→ **Provided data**
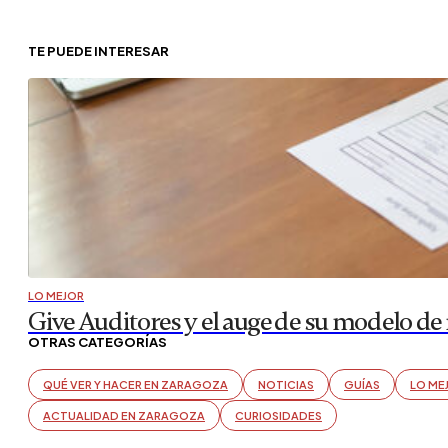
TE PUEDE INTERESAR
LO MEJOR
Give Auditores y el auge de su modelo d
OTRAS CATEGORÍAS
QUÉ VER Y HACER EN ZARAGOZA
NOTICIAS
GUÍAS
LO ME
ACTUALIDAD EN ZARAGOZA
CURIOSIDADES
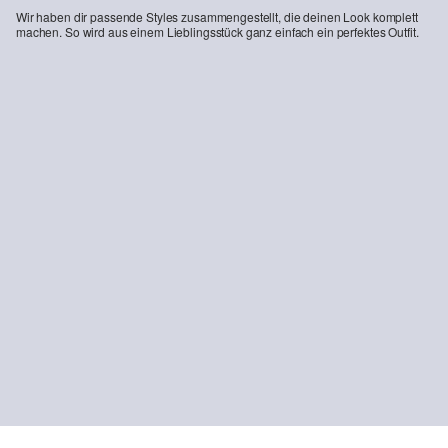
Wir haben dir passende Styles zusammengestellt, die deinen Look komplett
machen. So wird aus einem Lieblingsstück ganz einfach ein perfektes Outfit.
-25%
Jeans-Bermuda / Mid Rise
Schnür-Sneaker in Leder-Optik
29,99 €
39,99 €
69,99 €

→ **Task brief**
Your answer should be the lines above that contain the word "ZARAGOZA", copied out.

→ **Task result**
QUÉ VER Y HACER EN ZARAGOZA
ACTUALIDAD EN ZARAGOZA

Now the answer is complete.